Tuesday, June 07, 2011

1934, the all the west coast longshoremen, teamsters, and seamen unions went on strike and the national guard was called in






The nationwide labor upsurge of 1934 reached its peak in San Francisco. On May 9, 1934, leaders of the International Longshoremen’s Association (ILA) called a strike of all West Coast dockworkers, demanding a wage scale of the 6-day, 30-hour week at a minimum rate of $1 per hour, a “closed shop” (union membership as a requirement of employment), and union-administered hiring halls.

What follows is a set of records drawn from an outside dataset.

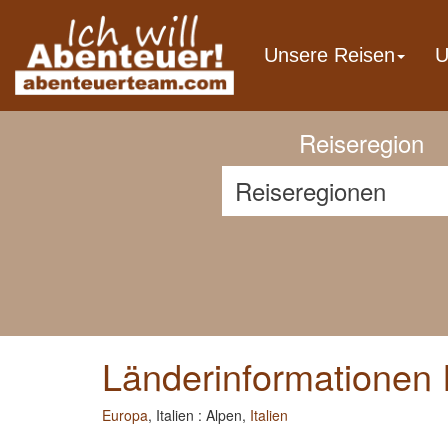
Previous
Unsere Reisen
U
Reiseregion
Länderinformationen I
Europa
, Italien : Alpen,
Italien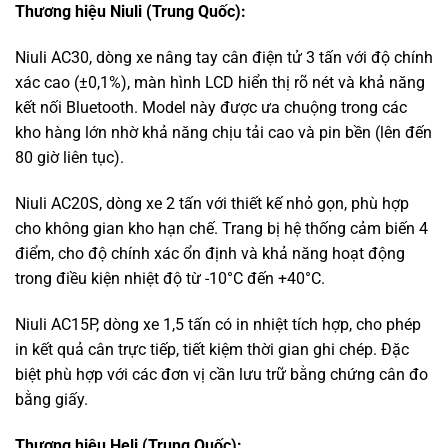
Thương hiệu Niuli (Trung Quốc):
Niuli AC30, dòng xe nâng tay cân điện tử 3 tấn với độ chính
xác cao (±0,1%), màn hình LCD hiển thị rõ nét và khả năng
kết nối Bluetooth. Model này được ưa chuộng trong các
kho hàng lớn nhờ khả năng chịu tải cao và pin bền (lên đến
80 giờ liên tục).
Niuli AC20S, dòng xe 2 tấn với thiết kế nhỏ gọn, phù hợp
cho không gian kho hạn chế. Trang bị hệ thống cảm biến 4
điểm, cho độ chính xác ổn định và khả năng hoạt động
trong điều kiện nhiệt độ từ -10°C đến +40°C.
Niuli AC15P, dòng xe 1,5 tấn có in nhiệt tích hợp, cho phép
in kết quả cân trực tiếp, tiết kiệm thời gian ghi chép. Đặc
biệt phù hợp với các đơn vị cần lưu trữ bằng chứng cân đo
bằng giấy.
Thương hiệu Heli (Trung Quốc):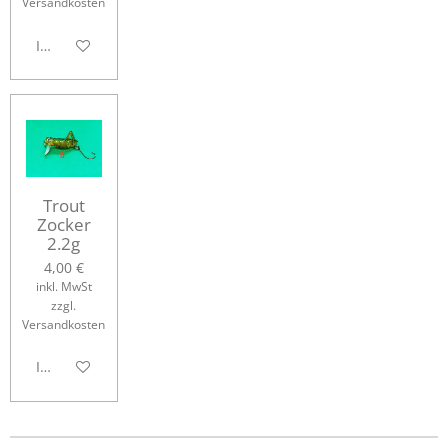
Versandkosten
In den Warenkorb
Trout
Zocker
2.2g
4,00 €
inkl. MwSt
zzgl.
Versandkosten
In den Warenkorb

On May 15 teamsters, boilermakers and machinists voted a sympathy strike along with sailors and marine firemen’s union, involving 4,000 men, and 700 marine cooks and stewards took similar action the next day. Ferry boatmen, masters, mates and pilots, and marine engineers first struck against several companies for higher wages and a closed-shop contract, and subsequently the entire local was called out in a body. Not a single freighter left a Pacific coast port “for the first time in history.”

Enraged employers, backed by a sympathetic mayor and police chief, used every means available to open the waterfront and protect strikebreakers, whom they imported in large numbers. Working closely with local politicians and the press, the employers set out to convince the public that the strike was controlled by “Reds” intent on overthrowing the government.

These scare tactics led to an investigation of employer actions by a Senate subcommittee. The flagrant destruction of many of the records of the Industrial Association, described in this report, effectively prevented the Committee from obtaining full documentary evidence on the activities of the association. Violations of Free Speech and Rights of Labor, the subcommittee’s 1942 report, described the concerted efforts of the Industrial Association, the newspapers, and the San Francisco police to discredit the strike.

http://historymatters.gmu.edu/d/5134/ for the entire report

Didn't see that in your American History book did you. Just one case in a long history of corporate greed versus workers and unions, and just one example of the people with the money fdoing anything at all to make more money and the people with power abusing it. Both the money and the power calling the shots and forcing the cops and national guard to shoot the strikers. No kidding.
Photos from http://www.johngutmann.org/

1 comment:

  1. I understand that there was another strike in 1936, with a less bloody outcome.